'Turquality’siz yurtdışında yokuz'

Yurtdışında toplam 30 mağazası bulunan ünlü giyim markası Sarar, Turquality desteğinin bitmesi üzerine yurtdışı yatırımlarını durdurdu.

YAYINLAMA
GÜNCELLEME

Tülay TAŞKIN

ESKİŞEHİR - Türkiye’nin önemli markalarından Sarar, önümüzdeki yıl Çin’e açacağı ilk mağaza ile 2023 yılına kadar Avrupa ve Amerika’ya açacağı toplam 100 mağazayı Turquality desteklerinin bitmesi sebebiyle askıya aldı.

Yurtdışı yatırımlarına Turquality desteklerinden çok önce başlayan Sarar, desteklerle birlikte son 10 yılda önemli atılımlar yaptı. Amerika’dan Avrupa’ya, Ortadoğu’dan Uzakdoğu’ya kadar 5 kıtaya ihracat yapan Sarar, Turquality desteklerinin devam etmemesi durumunda yurtdışında mağazalaşmaktan vazgeçmek zorunda kalacağını açıkladı.

2006 yılından itibaren Turquality desteği aldıklarını söyleyen Sarar Giyim Tekstil Sanayi AŞ Yönetim Kurulu Başkanı Cemalettin Sarar, ilk 5 yılın ardından desteğin 5 yıl daha uzatıldığını belirterek, “2016 yılı itibariyle destek alma süremiz bitti.
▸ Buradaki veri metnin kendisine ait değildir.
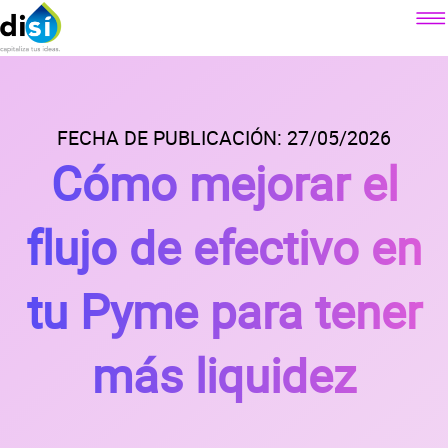
Componentes
Factoraje electrónico
FECHA DE PUBLICACIÓN: 27/05/2026
Sobre DiSí
Cómo mejorar el
Crédito simple
Nuestra misión
Crédito revolvente
Contacto
¿Qué es DiSí?
flujo de efectivo en
Simulador factoraje electrónico
Lo que ofrecemos
Blog
Simulador crédito simple
tu Pyme para tener
Lo que dicen nuestros clientes
Simulador crédito revolvente
Prensa
Alianzas
más liquidez
Preguntas
frecuentes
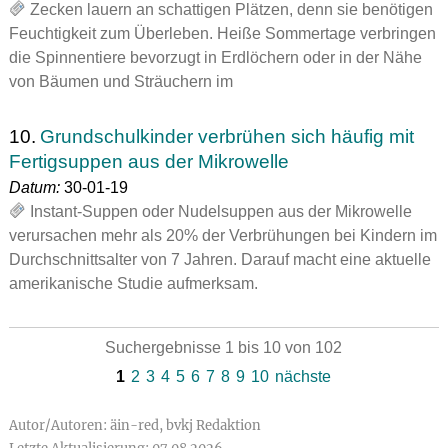
Zecken lauern an schattigen Plätzen, denn sie benötigen
Feuchtigkeit zum Überleben. Heiße Sommertage verbringen
die Spinnentiere bevorzugt in Erdlöchern oder in der Nähe
von Bäumen und Sträuchern im
10.
Grundschulkinder verbrühen sich häufig mit
Fertigsuppen aus der Mikrowelle
Datum:
30-01-19
Instant-Suppen oder Nudelsuppen aus der Mikrowelle
verursachen mehr als 20% der Verbrühungen bei Kindern im
Durchschnittsalter von 7 Jahren. Darauf macht eine aktuelle
amerikanische Studie aufmerksam.
Suchergebnisse 1 bis 10 von 102
1
2
3
4
5
6
7
8
9
10
nächste
Autor/Autoren: äin-red, bvkj Redaktion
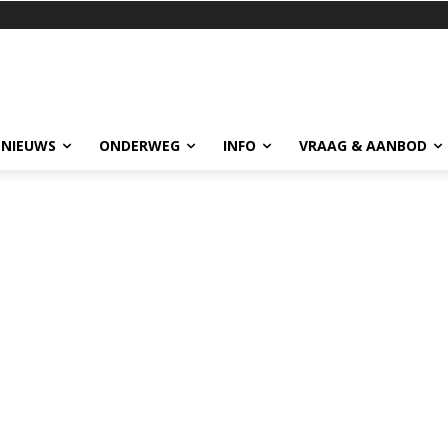
 NIEUWS
ONDERWEG
INFO
VRAAG & AANBOD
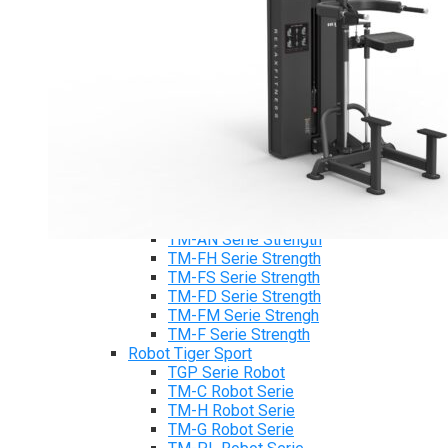
Xe đạp ngồi có tựa lưng Tiger Sport
Máy trượt tuyết Tiger Sport
Máy chèo thuyền Tiger Sport
Strength Tiger Sport
TGP Serie Strength
TGP 20 Serie Strength
TGS Serie Strength
TGF Serie Strength
TM Serie Strength
TM-FB Serie Strength
TM-FD Serie Strength
TM-C Serie Strength
TM-AN Serie Strength
TM-FH Serie Strength
TM-FS Serie Strength
TM-FD Serie Strength
TM-FM Serie Strengh
TM-F Serie Strength
Robot Tiger Sport
TGP Serie Robot
TM-C Robot Serie
TM-H Robot Serie
TM-G Robot Serie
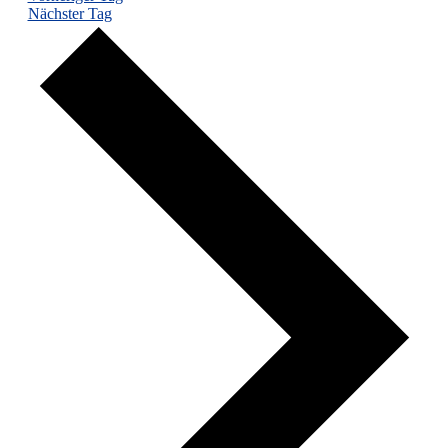
Nächster Tag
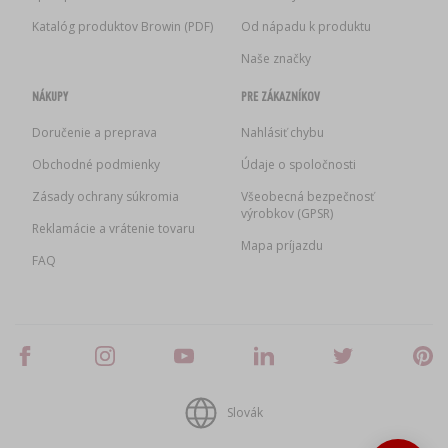
Katalóg produktov Browin (PDF)
Od nápadu k produktu
Naše značky
NÁKUPY
PRE ZÁKAZNÍKOV
Doručenie a preprava
Nahlásiť chybu
Obchodné podmienky
Údaje o spoločnosti
Zásady ochrany súkromia
Všeobecná bezpečnosť
výrobkov (GPSR)
Reklamácie a vrátenie tovaru
Mapa príjazdu
FAQ
Slovák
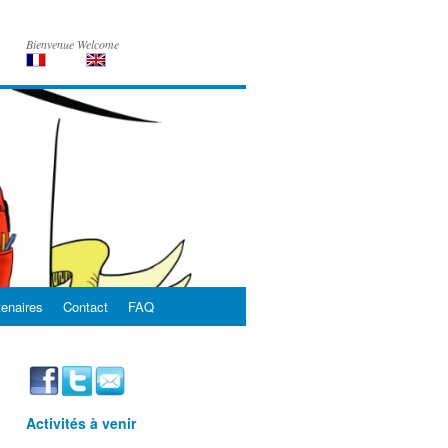
Bienvenue Welcome
tenaires
Contact
FAQ
Activités à venir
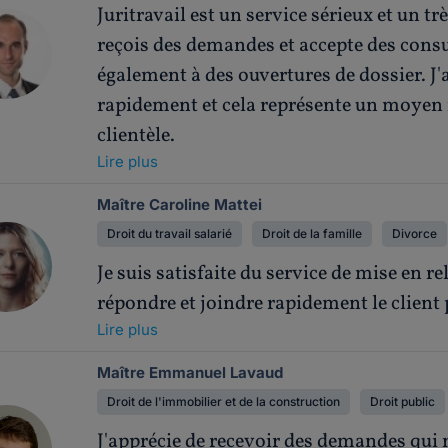
Juritravail est un service sérieux et un t
reçois des demandes et accepte des consu
également à des ouvertures de dossier. 
rapidement et cela représente un moye
clientèle.
Lire plus
Maître Caroline Mattei
Droit du travail salarié
Droit de la famille
Divorce
Je suis satisfaite du service de mise en rel
répondre et joindre rapidement le client 
Lire plus
Maître Emmanuel Lavaud
Droit de l'immobilier et de la construction
Droit public
J'apprécie de recevoir des demandes qui 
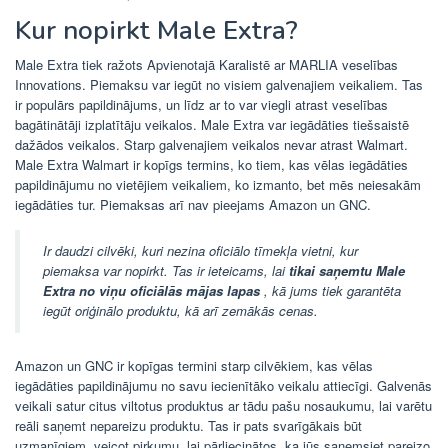
Kur nopirkt Male Extra?
Male Extra tiek ražots Apvienotajā Karalistē ar MARLIA veselības
Innovations. Piemaksu var iegūt no visiem galvenajiem veikaliem. Tas
ir populārs papildinājums, un līdz ar to var viegli atrast veselības
bagātinātāji izplatītāju veikalos. Male Extra var iegādāties tiešsaistē
dažādos veikalos. Starp galvenajiem veikalos nevar atrast Walmart.
Male Extra Walmart ir kopīgs termins, ko tiem, kas vēlas iegādāties
papildinājumu no vietējiem veikaliem, ko izmanto, bet mēs neiesakām
iegādāties tur. Piemaksas arī nav pieejams Amazon un GNC.
Ir daudzi cilvēki, kuri nezina oficiālo tīmekļa vietni, kur
piemaksa var nopirkt. Tas ir ieteicams, lai
tikai saņemtu Male
Extra no viņu oficiālās mājas lapas
, kā jums tiek garantēta
iegūt oriģinālo produktu, kā arī zemākās cenas.
Amazon un GNC ir kopīgas termini starp cilvēkiem, kas vēlas
iegādāties papildinājumu no savu iecienītāko veikalu attiecīgi. Galvenās
veikali satur citus viltotus produktus ar tādu pašu nosaukumu, lai varētu
reāli saņemt nepareizu produktu. Tas ir pats svarīgākais būt
uzmanīgiem, veicot pirkumu, lai pārliecinātos, ka jūs saņemsiet pareizo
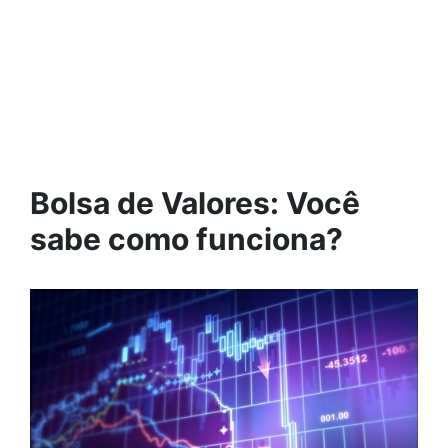
Bolsa de Valores: Você
sabe como funciona?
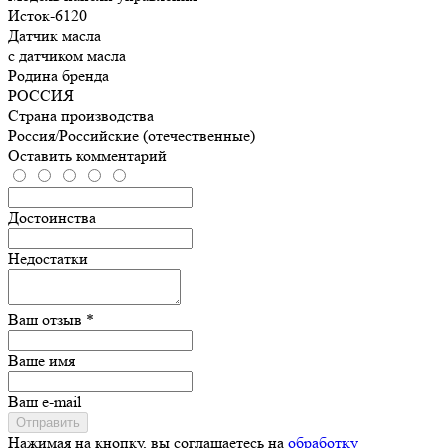
Исток-6120
Датчик масла
с датчиком масла
Родина бренда
РОССИЯ
Страна производства
Россия/Российские (отечественные)
Оставить комментарий
Достоинства
Недостатки
Ваш отзыв *
Ваше имя
Ваш e-mail
Отправить
Нажимая на кнопку, вы соглашаетесь на
обработку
Ancak bizim halihazırda devam eden yatırımlarımız var. Desteğin 5 yıl süreyle daha uzatılmasını talep ediyoruz, bizim desteksiz bu kadar yatırımın altından kalkabilmemiz mümkün değil. Destek devam etmezse yatırımları yapmayacağız. Şimdilik tüm yatırımlarımızı durdurduk” dedi.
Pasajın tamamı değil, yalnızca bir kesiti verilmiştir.